Task to carry out
Find each line below containing the word "الجيش" and copy it.

Start of Data section

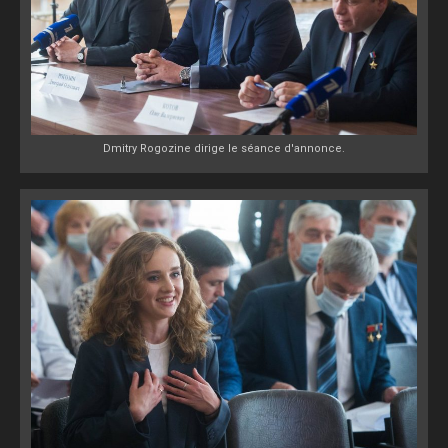
Dmitry Rogozine dirige le séance d'annonce.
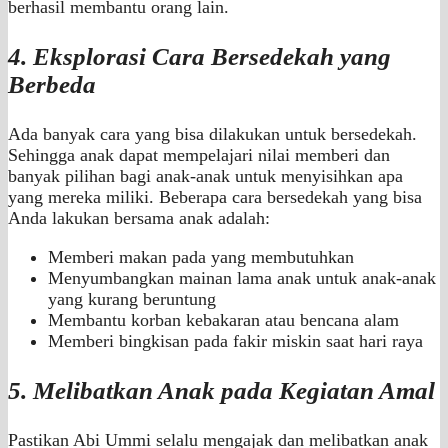
berhasil membantu orang lain.
4. Eksplorasi Cara Bersedekah yang
Berbeda
Ada banyak cara yang bisa dilakukan untuk bersedekah.
Sehingga anak dapat mempelajari nilai memberi dan
banyak pilihan bagi anak-anak untuk menyisihkan apa
yang mereka miliki. Beberapa cara bersedekah yang bisa
Anda lakukan bersama anak adalah:
Memberi makan pada yang membutuhkan
Menyumbangkan mainan lama anak untuk anak-anak
yang kurang beruntung
Membantu korban kebakaran atau bencana alam
Memberi bingkisan pada fakir miskin saat hari raya
5. Melibatkan Anak pada Kegiatan Amal
Pastikan Abi Ummi selalu mengajak dan melibatkan anak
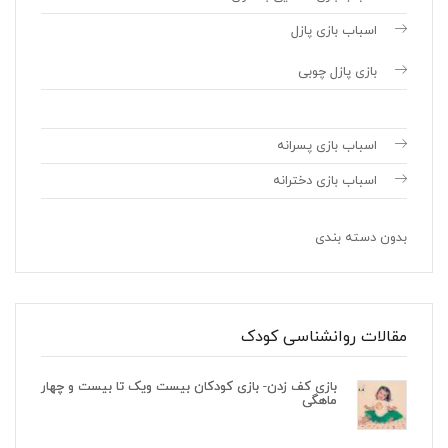
اسباب بازی پازل
بازی پازل چوبی
اسباب بازی پسرانه
اسباب بازی دخترانه
بدون دسته بندی
مقالات روانشناسی کودک
بازی کف زدن- بازی کودکان بیست ویک تا بیست و چهار
ماهگی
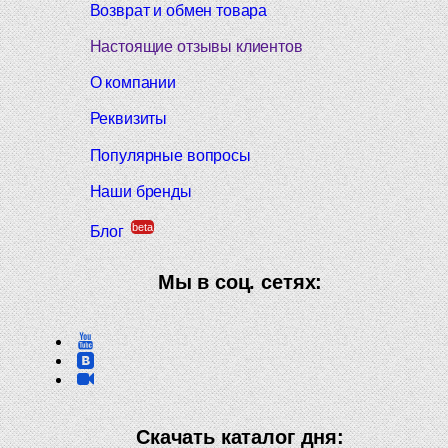
Возврат и обмен товара
Настоящие отзывы клиентов
О компании
Реквизиты
Популярные вопросы
Наши бренды
beta
Блог
Мы в соц. сетях:
Скачать каталог дня:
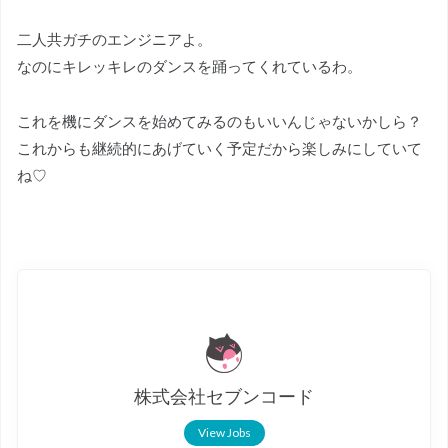
二人共ガチのエンジニアよ。
なのにキレッキレのダンスを踊ってくれているわ。
これを機にダンスを始めてみるのもいいんじゃないかしら？
これからも継続的にあげていく予定だから楽しみにしていて
ね♡
株式会社セブンコード
View Jobs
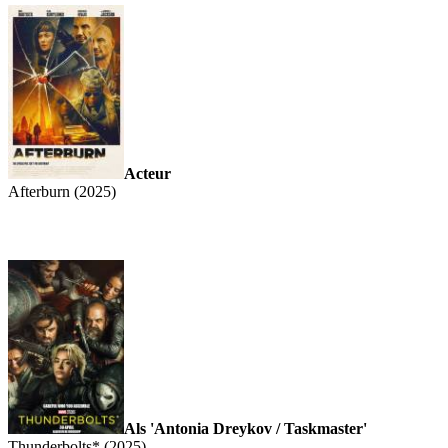
Acteur
Afterburn (2025)
Als 'Antonia Dreykov / Taskmaster'
Thunderbolts* (2025)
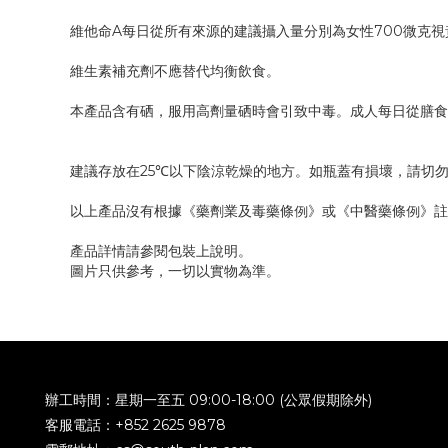
維他命A每日從所有來源的建議攝入量分別為女性700微克視
維生素補充劑不應替代均衡飲食。
本產品含有硒，服用高劑量硒時會引致中毒。成人每日從膳食
建議存放在25℃以下陰涼乾燥的地方。如瓶蓋有損壞，請切
以上產品沒有根據《藥劑業及毒藥條例》或《中醫藥條例》註
產品詳情請參閱包裝上說明。
圖片只供參考，一切以實物為準。
辦工時間：星期一至五 09:00-18:00 (公眾假期除外)
客服電話：+852 2625 9878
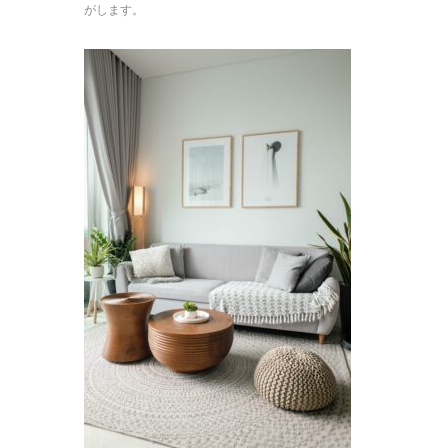
がします。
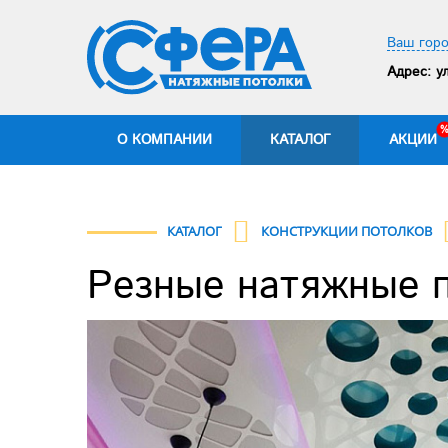
Ваш горо
Адрес:
ул
О КОМПАНИИ
КАТАЛОГ
АКЦИИ
КАТАЛОГ
КОНСТРУКЦИИ ПОТОЛКОВ
Резные натяжные 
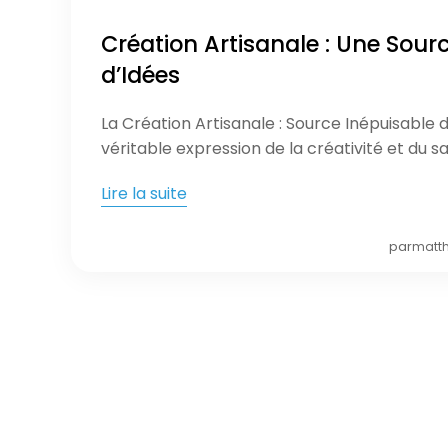
Création Artisanale : Une Sour
d’Idées
La Création Artisanale : Source Inépuisable d
véritable expression de la créativité et du sa
Lire la suite
par
matth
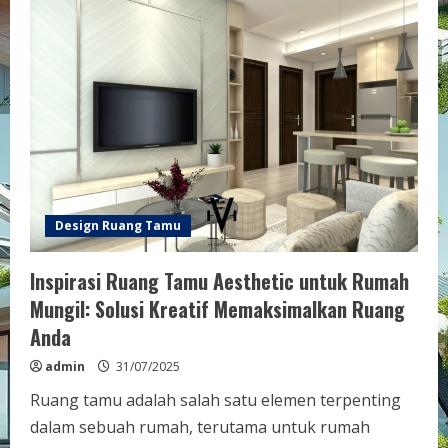
Design Ruang Tamu
Inspirasi Ruang Tamu Aesthetic untuk Rumah
Mungil: Solusi Kreatif Memaksimalkan Ruang
Anda
admin
31/07/2025
Ruang tamu adalah salah satu elemen terpenting
dalam sebuah rumah, terutama untuk rumah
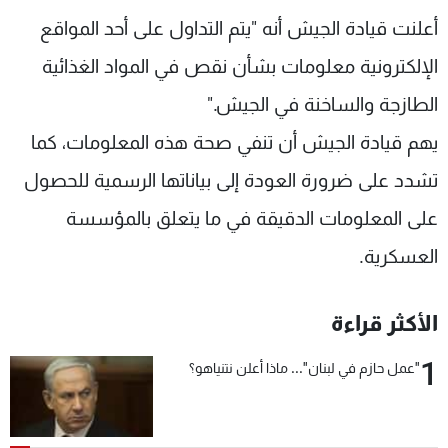
شاهد البرامج
أعلنت قيادة الجيش أنه "يتم التداول على أحد المواقع
الترددات
الإلكترونية معلومات بشأن نقص في المواد الغذائية
الطازجة والساخنة في الجيش."
عن MTV
وظائف
الإنـتـاج
تواصل معنا
يهم قيادة الجيش أن تنفي صحة هذه المعلومات، كما
لاعلاناتكم
شروط الإسـتخدام
تشدد على ضرورة العودة إلى بياناتها الرسمية للحصول
سياسة الخصوصية
على المعلومات الدقيقة في ما يتعلق بالمؤسسة
العسكرية.
الأكثر قراءة
1
"عمل حازم في لبنان"... ماذا أعلن نتنياهو؟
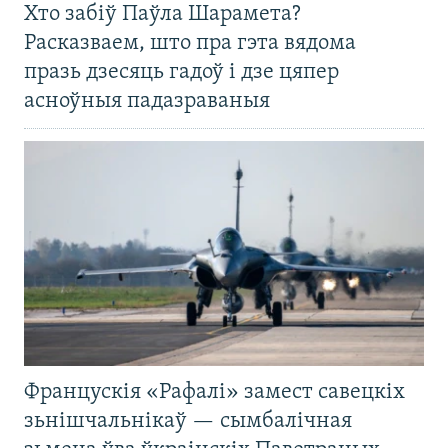
Хто забіў Паўла Шарамета?
Расказваем, што пра гэта вядома
празь дзесяць гадоў і дзе цяпер
асноўныя падазраваныя
Францускія «Рафалі» замест савецкіх
зьнішчальнікаў — сымбалічная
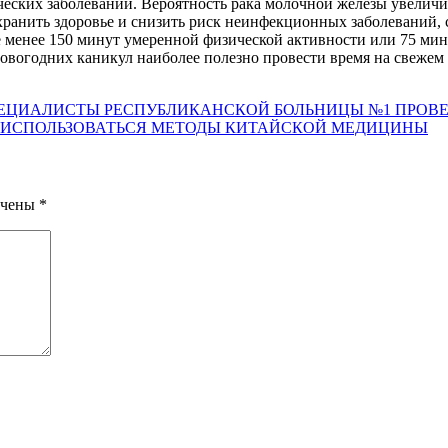
ческих заболеваний. Вероятность рака молочной железы увеличи
анить здоровье и снизить риск неинфекционных заболеваний, с
 менее 150 минут умеренной физической активности или 75 мин
овогодних каникул наиболее полезно провести время на свежем
СПЕЦИАЛИСТЫ РЕСПУБЛИКАНСКОЙ БОЛЬНИЦЫ №1 ПРОВ
 ИСПОЛЬЗОВАТЬСЯ МЕТОДЫ КИТАЙСКОЙ МЕДИЦИНЫ
ечены
*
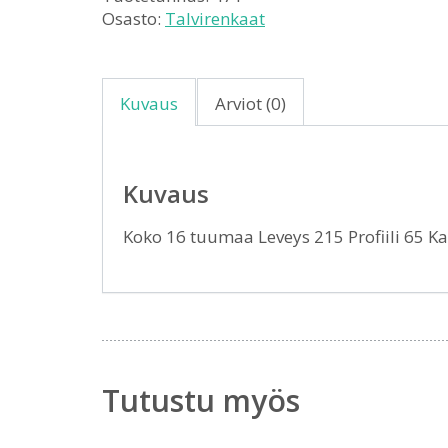
Osasto:
Talvirenkaat
Kuvaus
Arviot (0)
Kuvaus
Koko 16 tuumaa Leveys 215 Profiili 65 
Tutustu myös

End of Data section

Response below
أعلنت قيادة الجيش أنه "يتم التداول على أحد المواقع
الطازجة والساخنة في الجيش."
يهم قيادة الجيش أن تنفي صحة هذه المعلومات، كما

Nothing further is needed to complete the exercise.